Support for metafunctions was first added by commit d8c1a50,
"First checkin of partial meta function support, with interface meta type function".
Its commit message also included the following sentence.

  • There is not yet a general Cpp2 interpreter that runs inside the cppfront compiler and lets users write meta functions like interface as external code outside the compiler.

After a lot of thinking, the idea of a "Cpp2 interpreter" seemed backwards to what cppfront is.
Cppfront takes Cpp2 and lowers it to Cpp1, just like
Cfront takes Cpp1 and lowers it to C.
Interpreting Cpp2 could then be taken to mean one of two things:

  1. Building an interpreter that is a superset of the C++ abstract machine.
    This way, interpreted Cpp2 (i.e., metafunctions) is just as capable as normal Cpp2 code.
  2. Building an interpreter that is a very constrained subset of Cpp2.
    This would be like constexpr in C++11, and would probably evolve similarly.

Interpretation 1 means changing what cppfront fundamentally is.
Interpretation 2 feels unsatisfactory.
It is very constrained and without the power of the whole language at your disposal.

I thus realized that there is an alternative to interpreted Cpp2.
That alternative is loading a metafunction compiled in a library during the execution of cppfront.
This model doesn't change what cppfront is.
Additionally, a metafunction is normal Cpp2 code, just like the implementations of built-in metafunctions.

Counterpoints

In this design, a metafunction is "normal Cpp2 code".
In the Circle model of meta-programming, "normal Cpp1 code" can be executed at compile-time.
This has raised concerns, quoted below, that are relevant to the present design.
In our case, rather than compile-time, it's during metafunction evaluation.

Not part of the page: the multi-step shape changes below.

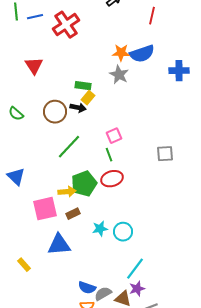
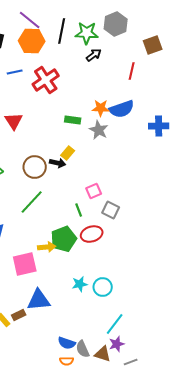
green rectangle: (83, 86) -> (73, 120), moved
green line: (69, 147) -> (32, 202), moved
gray square: (165, 154) -> (111, 210), moved, turned 30
green line: (109, 155) -> (79, 210), moved
brown rectangle: (73, 214) -> (19, 315), moved
gray semicircle: (103, 294) -> (83, 349), turned -84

However, we do not believe [the Circle] metaprogramming model is the right direction for C++’s future.
We raise the following concerns:

  • The ability (and potential need) to call into shared libraries from the compiler raises the
    kinds of security concerns that led SG7 to discard std::embed (P1040).

  • -- P2062 The Circle Meta-model

Circle is a fork of C++ that enables arbitrary compile-time execution (e.g. a compile-time std::cout), coupled with reflection to allow powerful meta-programming. SG7 was interested in it and considered copying parts of it. However, concerns were raised about security and usability problems, so the ability to execute arbitrary code at compile-time was rejected.
-- 2020-02 Prague ISO C++ Committee Trip Report — 🎉 C++20 is Done! 🎉 : cpp

Also, the committee already reviewed a paper describing the Circle evaluation model and expressed some concerns with issues related to trust and implementability, but was generally interested in being able to do more at compile-time, within reason. I didn't mention that because that's already the trajectory for constant expression evaluation.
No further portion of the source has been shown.